Two daughters’ recent weddings inspire reflections on marriage

           My daughters’ recent weddings have been among the most joyful events of my life so far. But the marriages that follow are what really matter.

          I speak from experience. My first wedding, under a chuppah (wedding canopy) with three rabbis officiating, was beautiful. But I got married too young for all the wrong reasons, and the marriage didn’t last.

          Which is why my three daughters grew up hearing, “Don’t get married too young for the wrong reasons” almost as often as they heard “Is your room clean?” and “Did you finish your homework?”

          Decades later, I am proud to claim a .333 overall batting average on the right answers. My oldest, despite seeing many of her friends pair off and subsequently start families, has not settled for just anyone, although I know she would love to find someone special.

          And she was a joyful maid of honor in June and honored guest at her sisters’ recent weddings. (On the Jewish calendar they occurred toward the end of 5774 and the beginning of 5775, but around our house, 2014 is going down in history as “the weddings year.”)

          There are parents who dream of nothing but weddings and eventual grandbabies from the moment their little bundles of joy emerge from the womb.
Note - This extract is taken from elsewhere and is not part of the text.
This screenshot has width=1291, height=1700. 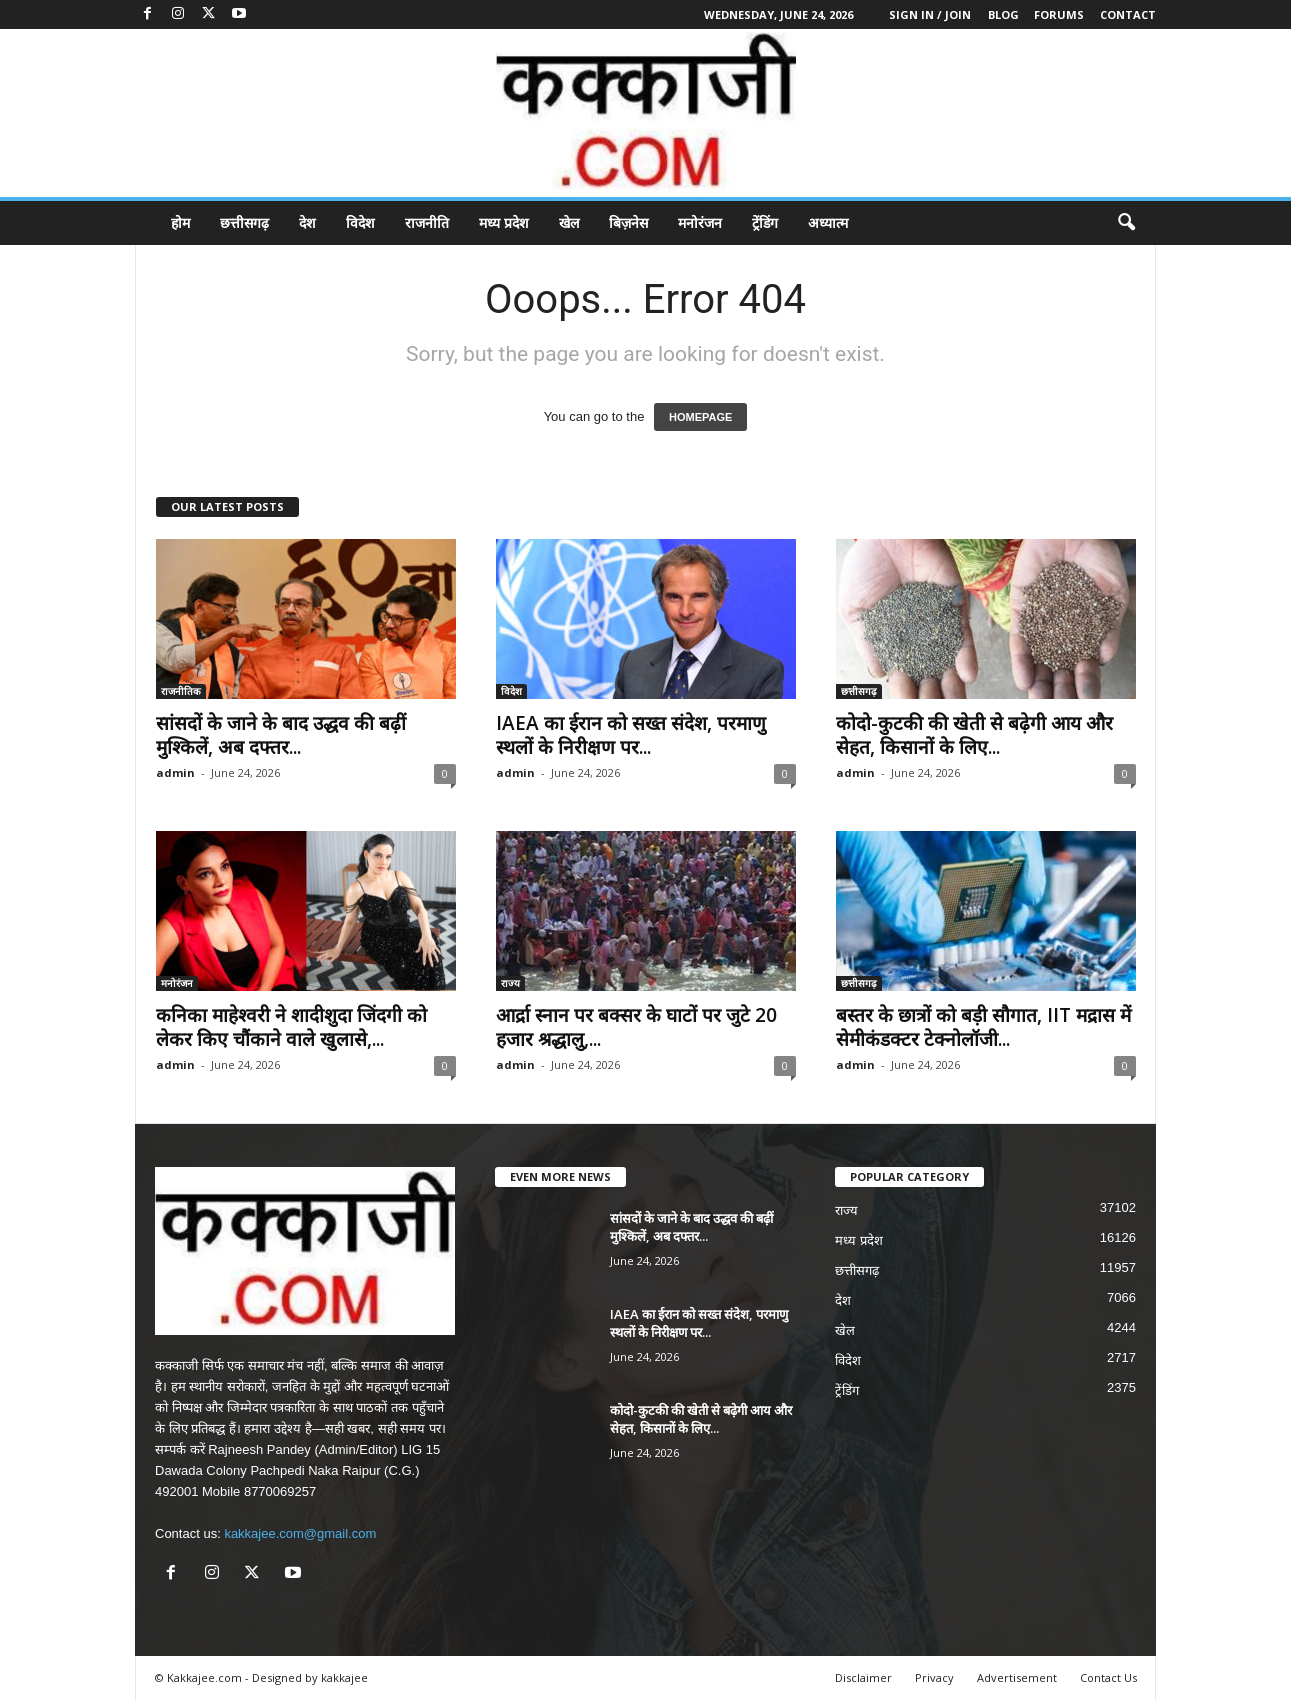 What do you see at coordinates (974, 735) in the screenshot?
I see `कोदो-कुटकी की खेती से बढ़ेगी आय और सेहत, किसानों के लिए...` at bounding box center [974, 735].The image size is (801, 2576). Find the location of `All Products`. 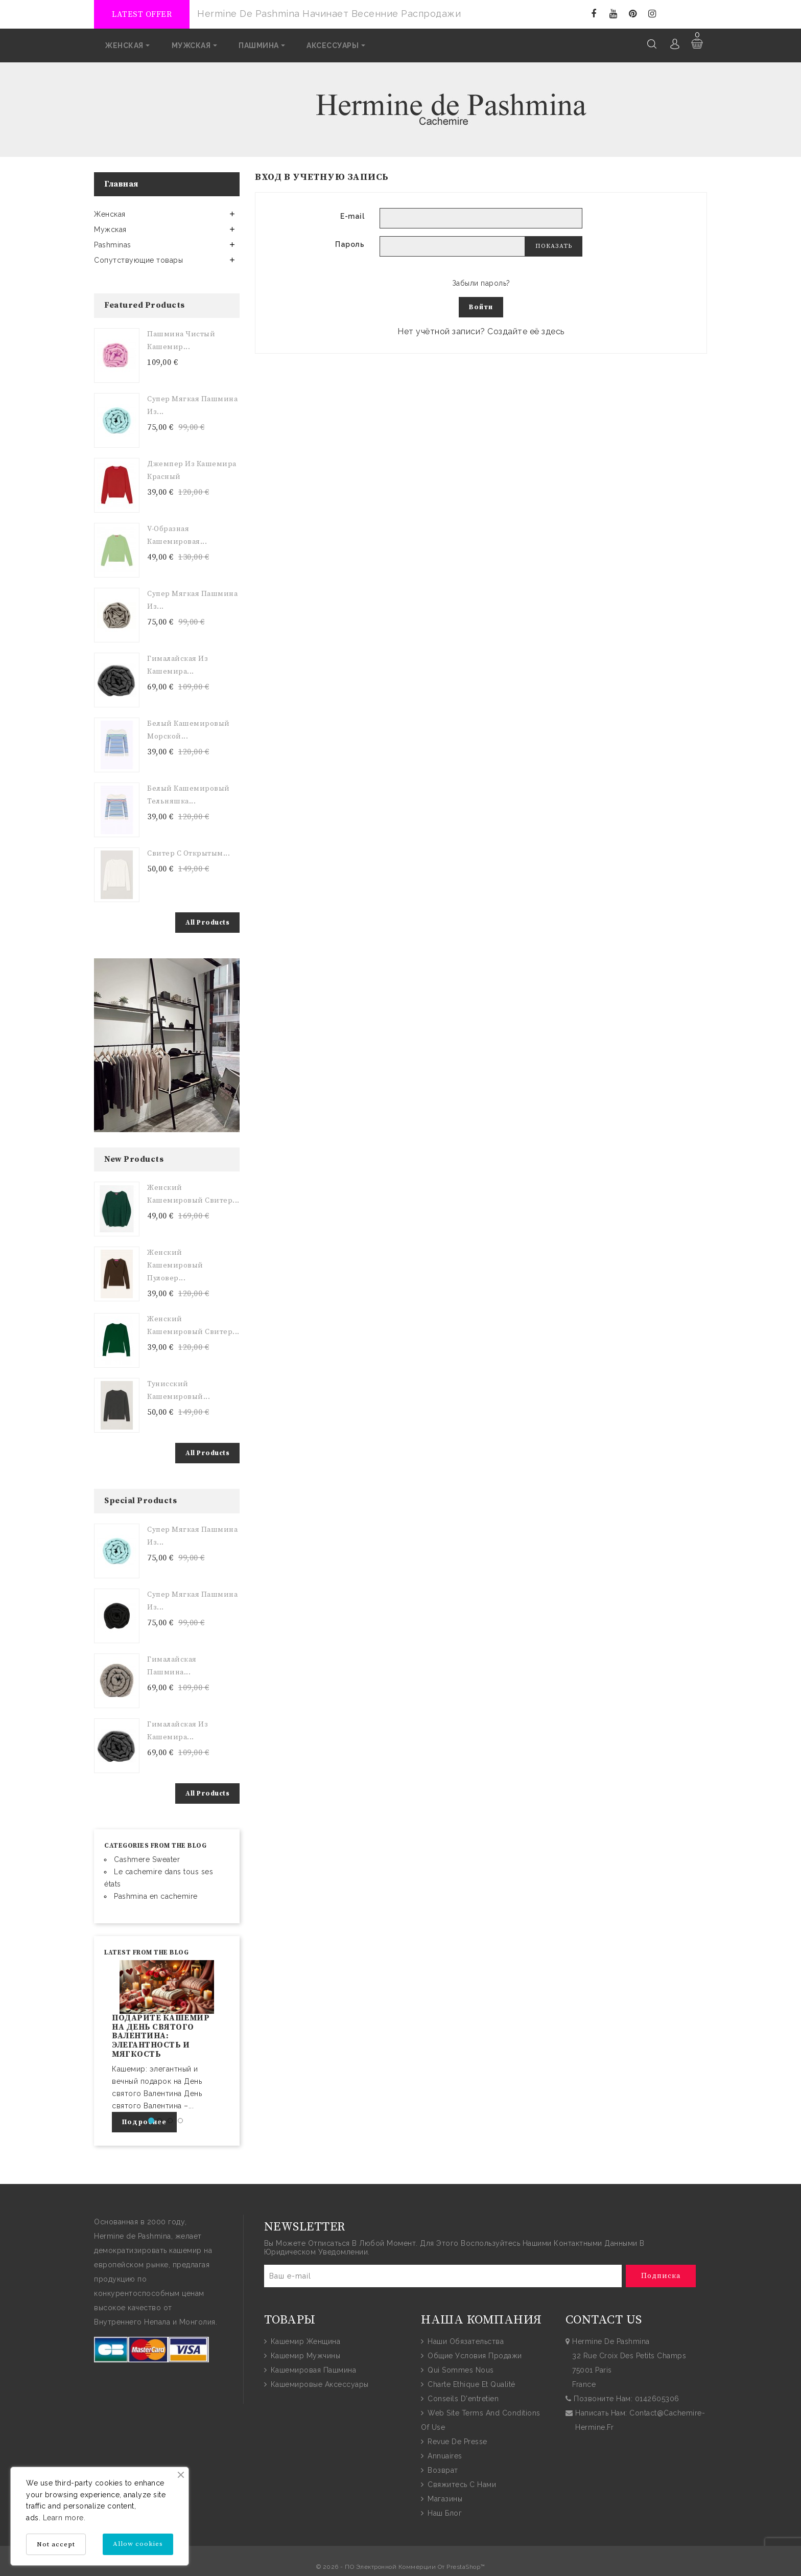

All Products is located at coordinates (207, 921).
Bringing your child to the chuppah is one of the prayers in a bris (ritual circumcision) or naming ceremony.

          I am not one of those parents. I got married and had babies because I wanted to. But I was definitely not mature enough to be a wife when I stood under that chuppah in 1981.

          And I saw enough friends — wonderful people who weren’t able to find someone compatible and chose contented singlehood over a bad marriage, or were not heterosexual and couldn’t tell their families, or who were married but had fertility issues — made miserable by well-intended parents.
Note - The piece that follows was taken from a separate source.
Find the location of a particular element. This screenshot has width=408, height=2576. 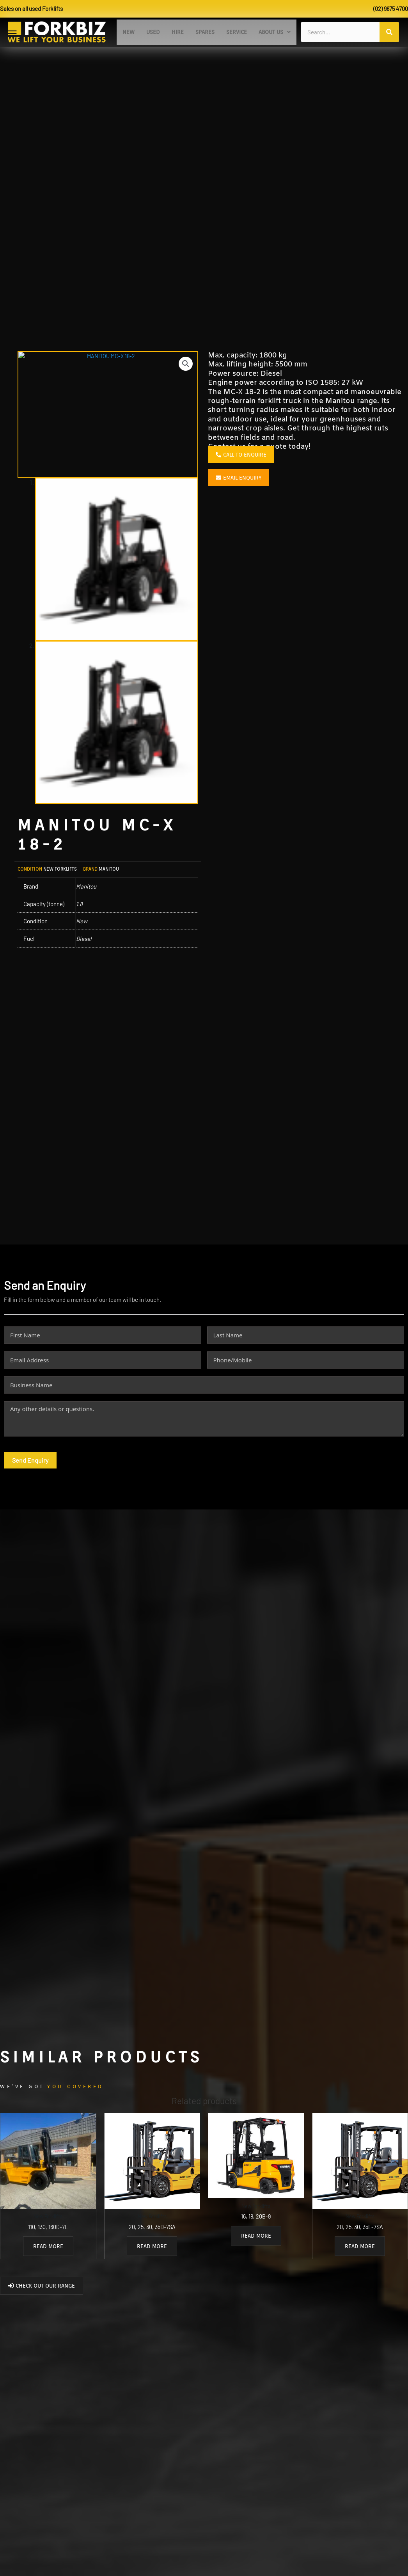

Read more [Read more about “20, 25, 30, 35D-7SA”] is located at coordinates (152, 2257).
          Therefore, I made a conscious choice to do my best to make sure that my girls knew that my approval of their life choices was predicated on the way they treated others. Their relationship status or how many grandchildren they gave me — not so much.

 
Totally different

          I feel like a success, because those weddings could not have been more different.
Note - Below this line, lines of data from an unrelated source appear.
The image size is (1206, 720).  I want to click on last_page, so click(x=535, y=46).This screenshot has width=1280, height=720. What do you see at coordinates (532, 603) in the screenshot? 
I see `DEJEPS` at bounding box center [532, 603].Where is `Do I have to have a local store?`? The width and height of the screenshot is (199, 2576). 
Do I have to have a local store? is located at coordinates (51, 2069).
          One was a Jewish wedding, one wasn’t. One was rooted in ancient tradition and the other only recently made possible because of a legal decision and a cultural transformation.

          But both shared important commonalities. And I’m not just talking about the flowers (Gerbera daisies for one and hydrangeas and delphiniums for the other) and stringed instruments (harp for one, violin and cello for the other).

          My daughter Alex Frolkis and her now husband Tevie Lipton got married in June in a formal event in Canada that took more than a year to plan. There were 200 guests and a handmade chuppah. An Orthodox rabbi officiated and the reception was supervised by Calgary Kosher.

          Alex wanted all her sisters and sisters-in-law as bridesmaids, so there were 14 attendants. There was a playbill, table cards, a band, a sweet table and a weekend of activities for out-of-town guests.

          Abbi Huber and my daughter Talia Frolkis got married in October. Twenty-three people gathered in a restored beer baron’s mansion on Highland Boulevard, within two weeks of the U.S. Supreme Court decision on marriage equality on Oct. 6.

          Talia’s bandmate was the best man and Abbi’s sister Liz was the maid of honor. Abbi’s uncle, a municipal judge, officiated. Afterward, we all went out for dinner at Beans & Barley, where we ordered off the menu for dinner and had a specially designed wedding cake for dessert.

          Both my daughter-in-law and son-in-law are kind, bright, lovely, decent and accomplished people with strong family values and good hearts. Their parents and siblings have become part of our extended family circle. They are people we’d want as friends and we feel extremely lucky to be able to claim them as family.

          Both Tevie and Abbi are college graduates with good jobs. But most important, they are the best things that ever happened to my daughters.

          The right words have not yet been created to describe what happens inside a parent’s heart when they see their adult children with a life partner who respects them and challenges them in the most nurturing ways to be their best selves.

          The right words have not yet been created to fully describe what a parent feels watching their children do the same for someone else’s beloved adult child.

          And it is also heartening to see your unmarried child not rush into marriage to keep up with her siblings.

          A wedding is a wonderful occasion. People gather in joy to celebrate love. But it’s what happens after that matters most, and all of my children have shown how well they understand that.

          Which is why, thinking back on those two lovely weddings and letting the future take care of itself, I smile, as content as a Jewish mother can possibly be.

   Amy Waldman is a Milwaukee-based freelance writer, retention alert coordinator at Milwaukee Area Technical College and winner of a 2013 Simon Rockower Award for Excellence in Jewish Journalism.